OHC Makes Covenant with Italian Order

Episcopal News Service. March 11, 1977 [77092]

WEST PARK, N. Y. -- The Anglican Order of the Holy Cross and the Roman Catholic Camaldolese order, have entered into a Covenant of prayer and fellowship for a period of at least one year.

The Covenant between the two Orders was ratified by Father Connor Lynn, OHC Superior, and Father Benedict Calati, Camaldolese Prior General, during the Octave of Unity at Camaldoli, Italy, where the Roman Catholic Order was founded by Saint Romuald in 980 A.D.

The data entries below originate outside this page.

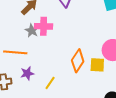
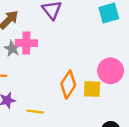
yellow line: (50, 83) -> (35, 112), turned 64

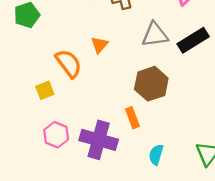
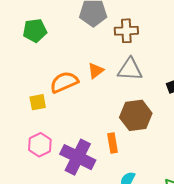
gray triangle: (155, 35) -> (130, 69), moved
orange semicircle: (69, 63) -> (64, 82), turned -88

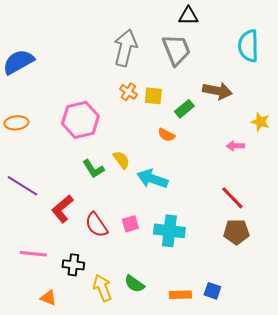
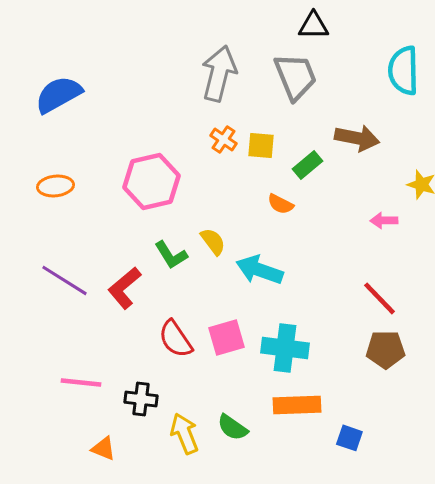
red L-shape: (62, 209) -> (124, 288), moved
pink square: (130, 224) -> (226, 337), size x1.4
orange rectangle: (180, 295) -> (297, 405), moved, size x1.4

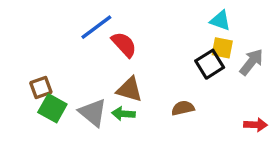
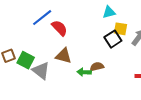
cyan triangle: (220, 21) -> (109, 12), moved, turned -32
green square: (52, 108) -> (26, 60), moved
green arrow: (123, 114) -> (84, 72), moved

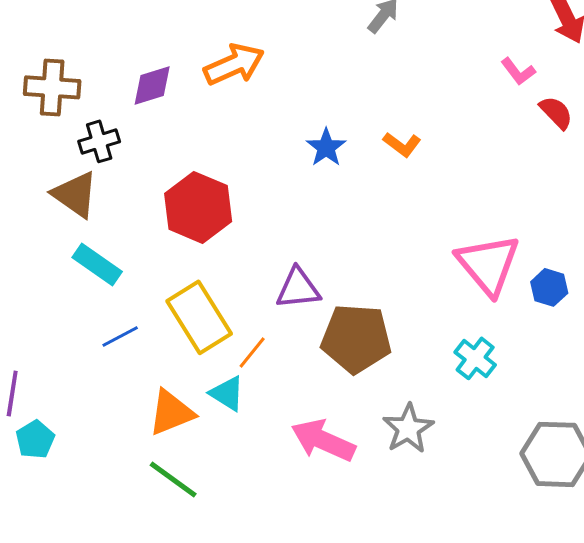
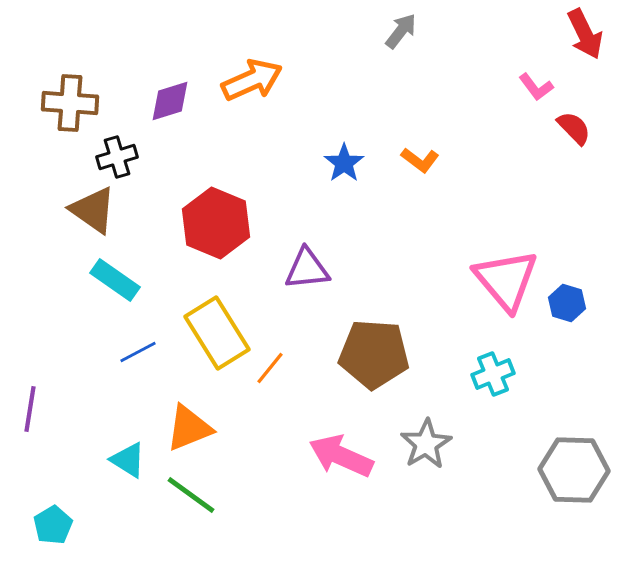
purple triangle: (298, 288) -> (307, 269), moved
cyan cross: (475, 358) -> (493, 374), turned 30
cyan triangle: (227, 393) -> (128, 460), moved
cyan pentagon: (35, 439) -> (53, 525), moved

Similarities between the two communities help to make the relationship productive. They are approximately the same size and have very much the same regimen or corporate prayer and liturgy. With the recent development of Holy Saviour Priory at Pineville, South Carolina, OHC is now exploring modes of prayer, which are characteristic of the Camaldolese.

Several of the monks in Italy speak English, and some OHC members have begun lessons in Italian. The only Camaldolese House outside Italy is at Big Sur, California; this provides a place of contact with the OHC houses at Berkeley and Santa Barbara.

San Gregorio, now the Camaldolese monastery in Rome, is the site from which St. Gregory the Great sent St. Augustine to Canterbury. In fact, it is almost certain that St. Augustine, as well as the four succeeding Archbishops of Canterbury, were originally monks of the Benedictine Community, which later became Camaldolese.

According to official documents of Vatican II, the Religious Orders of the Roman and Anglican Communions have a special vocation within the work of the reunion of Christendom. In acknowledgement of that, the beginning of the new covenant was celebrated on the morning that the Anglican-Roman Catholic document on authority was published.